My three-year-old wants whatever my five-year-old is playing with. He will throw a tantrum if he does not get it, and we find ourselves relying on his older sister to diffuse the situation by "being a big girl" and letting him have what he wants. SHE HAS BEEN TREMENDOUS by sharing, but I hate to have to always place that burden on her. Also, I don't think he is learning a good lesson by getting what he wants. I try to wait out his tantrums but then my patience is so minimal with him these I end up yelling at him or having big sis give him what he wants. Anyone have any advice?


2 Answers 2


I suggest setting your foot down and keeping it down. You are teaching him that he can get what he wants if he just throws enough tantrums to wear down your patience. For the next six months, purpose that if he even begins to throw a tantrum, there is no way in the world he is going to get what he wants, and will probably instead be disciplined. The next time he throws a tantrum, have some negative consequences. Not only does he not get his sister's toy, he also get something else taken away, or he gets grounded to his room. This is getting worse only because you gave into it.

And this is being very unfair to your five year old daughter. What is being communicated to her is that her interests are not as important as her brother's because she does not throw tantrums.
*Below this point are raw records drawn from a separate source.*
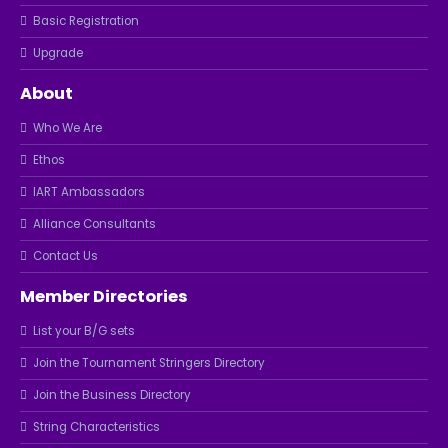
Basic Registration
Upgrade
About
Who We Are
Ethos
IART Ambassadors
Alliance Consultants
Contact Us
Member Directories
List your B/G sets
Join the Tournament Stringers Directory
Join the Business Directory
String Characteristics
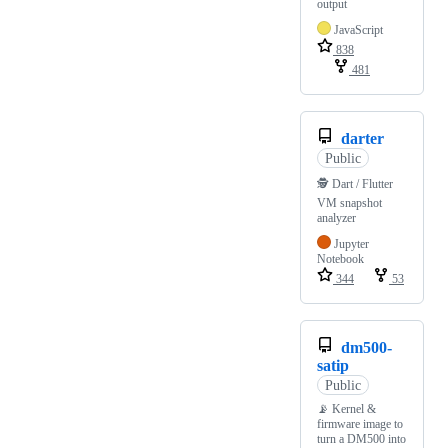
output
JavaScript
838
481
darter
Public
🕵️ Dart / Flutter
VM snapshot
analyzer
Jupyter
Notebook
344
53
dm500-
satip
Public
📡 Kernel &
firmware image to
turn a DM500 into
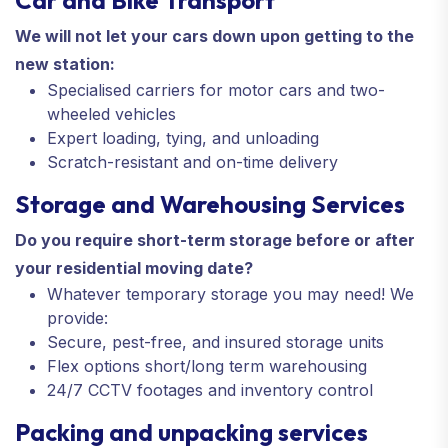
We will not let your cars down upon getting to the
new station:
Specialised carriers for motor cars and two-
wheeled vehicles
Expert loading, tying, and unloading
Scratch-resistant and on-time delivery
Storage and Warehousing Services
Do you require short-term storage before or after
your residential moving date?
Whatever temporary storage you may need! We
provide:
Secure, pest-free, and insured storage units
Flex options short/long term warehousing
24/7 CCTV footages and inventory control
Packing and unpacking services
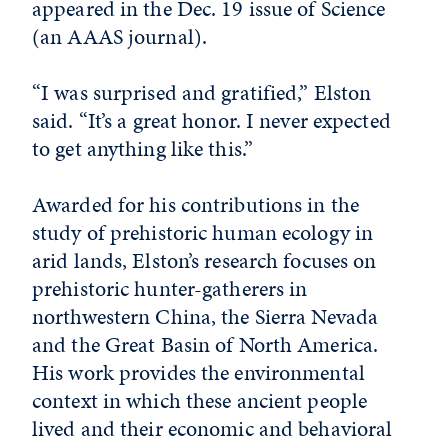
appeared in the Dec. 19 issue of Science
(an AAAS journal).
“I was surprised and gratified,” Elston
said. “It’s a great honor. I never expected
to get anything like this.”
Awarded for his contributions in the
study of prehistoric human ecology in
arid lands, Elston’s research focuses on
prehistoric hunter-gatherers in
northwestern China, the Sierra Nevada
and the Great Basin of North America.
His work provides the environmental
context in which these ancient people
lived and their economic and behavioral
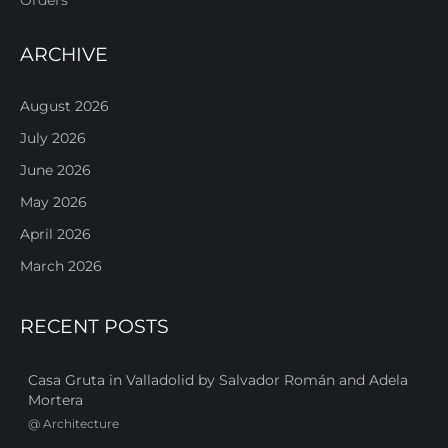
ARCHIVE
August 2026
July 2026
June 2026
May 2026
April 2026
March 2026
RECENT POSTS
Casa Gruta in Valladolid by Salvador Román and Adela
Mortera
@
Architecture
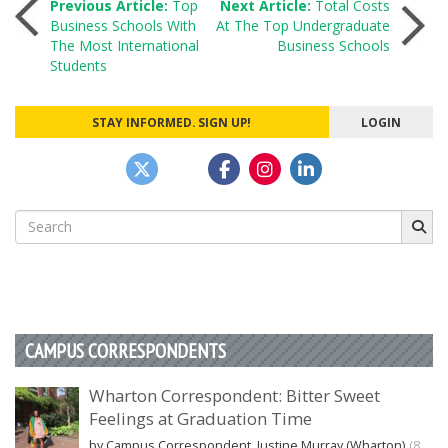
Post
Previous Article:
Top
Next Article:
Total Costs
Business Schools With
At The Top Undergraduate
The Most International
Business Schools
navigation
Students
STAY INFORMED. SIGN UP!
LOGIN
Search
for:
CAMPUS CORRESPONDENTS
Wharton Correspondent: Bitter Sweet
Feelings at Graduation Time
by Campus Correspondent, Justine Murray (Wharton)
(8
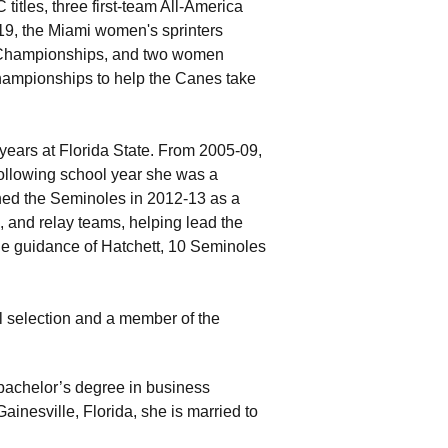
itles, three first-team All-America
19, the Miami women's sprinters
r Championships, and two women
hampionships to help the Canes take
 years at Florida State. From 2005-09,
following school year she was a
ned the Seminoles in 2012-13 as a
, and relay teams, helping lead the
 guidance of Hatchett, 10 Seminoles
l selection and a member of the
 bachelor’s degree in business
ainesville, Florida, she is married to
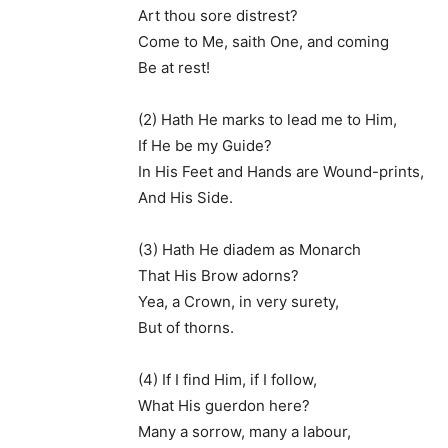
Art thou sore distrest?
Come to Me, saith One, and coming
Be at rest!
(2) Hath He marks to lead me to Him,
If He be my Guide?
In His Feet and Hands are Wound-prints,
And His Side.
(3) Hath He diadem as Monarch
That His Brow adorns?
Yea, a Crown, in very surety,
But of thorns.
(4) If I find Him, if I follow,
What His guerdon here?
Many a sorrow, many a labour,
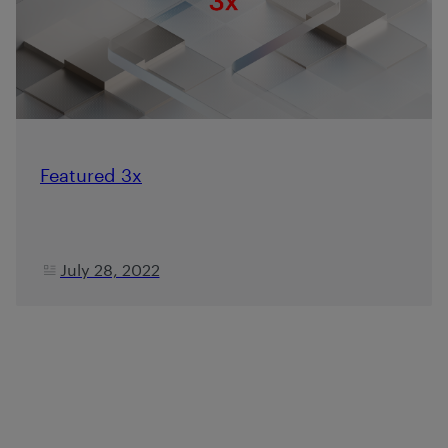
Featured 3x
July 28, 2022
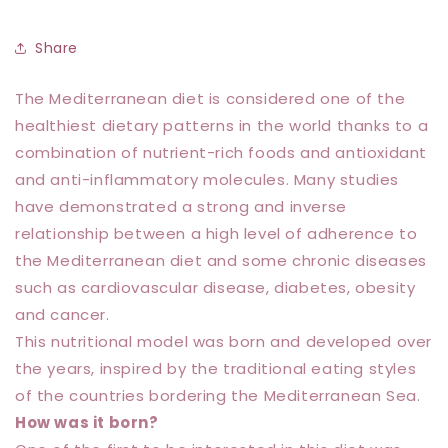
Share
The Mediterranean diet is considered one of the
healthiest dietary patterns in the world thanks to a
combination of nutrient-rich foods and antioxidant
and anti-inflammatory molecules. Many studies
have demonstrated a strong and inverse
relationship between a high level of adherence to
the Mediterranean diet and some chronic diseases
such as cardiovascular disease, diabetes, obesity
and cancer.
This nutritional model was born and developed over
the years, inspired by the traditional eating styles
of the countries bordering the Mediterranean Sea.
How was it born?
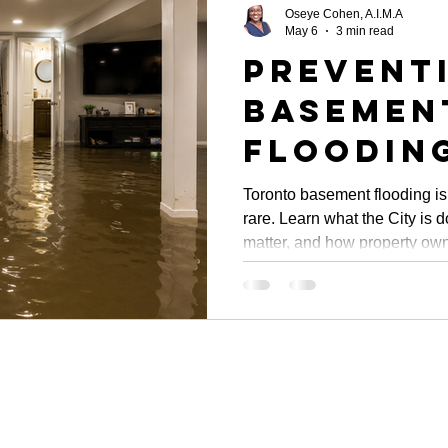
Oseye Cohen, A.I.M.A
May 6
3 min read
Prevent
Basemen
Flooding
Toronto
Toronto basement flooding is
rare. Learn what the City is 
Initiati
matter, and how property own
Propert
damage before the next stor
Oversig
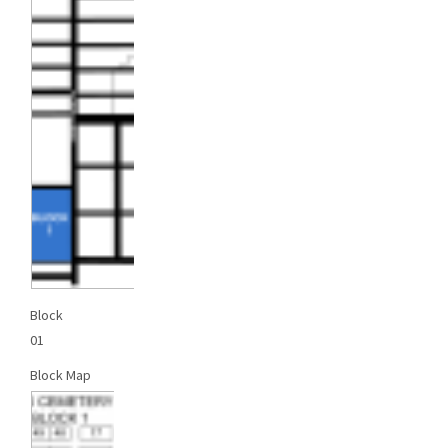
Block
01
Block Map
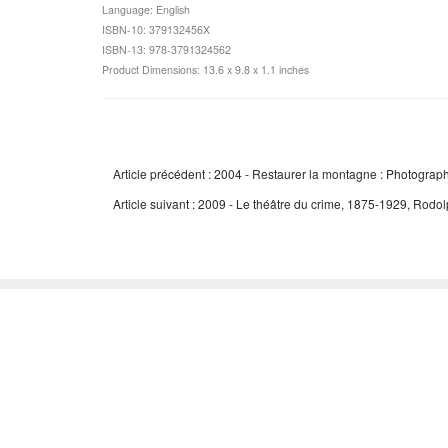
Language: English
ISBN-10: 379132456X
ISBN-13: 978-3791324562
Product Dimensions: 13.6 x 9.8 x 1.1 inches
Article précédent : 2004 - Restaurer la montagne : Photograp
Article suivant : 2009 - Le théâtre du crime, 1875-1929, Rodo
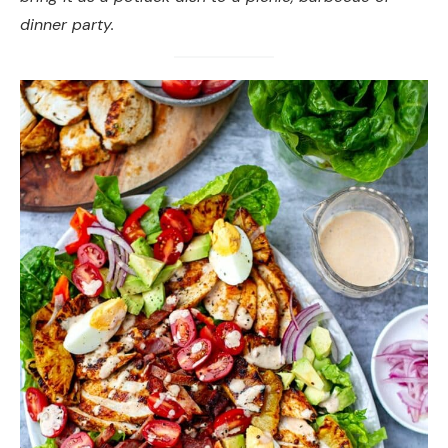
dinner party.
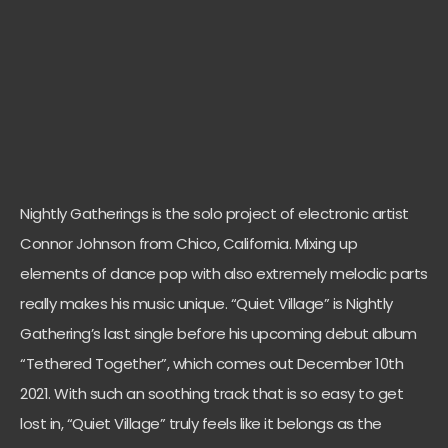
Nightly Gatherings is the solo project of electronic artist
Connor Johnson from Chico, California. Mixing up
elements of dance pop with also extremely melodic parts
really makes his music unique. “Quiet Village” is Nightly
Gathering’s last single before his upcoming debut album
“Tethered Together”, which comes out December 10th
2021. With such an soothing track that is so easy to get
lost in, “Quiet Village” truly feels like it belongs as the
You are in fact reinforcing bad behavior. Stop it!

  • I think just acting as if you never heard it would be better.
    – Bradman175
    Commented Oct 18, 2016 at 1:58
  • @Bradman175 - Sometimes that might be ok, but I have met too many grown-ups who think they can vent their frustrations in the grown-up equivalent of a tantrum, and that as long as they are not venting at someone present, that should be ok. I had to fire an employee for exactly that kind of behavior. I wish his parents had taught him that people don't have to put up with that kind of behavior or act like it's not happening. Negative behavior needs to have negative consequences if a kid is going to learn to stop it.
    – user16557
    Commented Oct 18, 2016 at 14:52

I would suggest getting him more toys of his own - toys that his sister would also be interested in, so she will want to borrow them from time to time. Then make it clear that lending toys is voluntary - don't force either child to do it - and point out that if he wants to borrow his sister's toys, he needs to lend his toys to her sometimes.

Also, you may want to find a place where you can put him in timeout so you can withstand a tantrum without yelling at him. Giving in to tantrums just encourages them.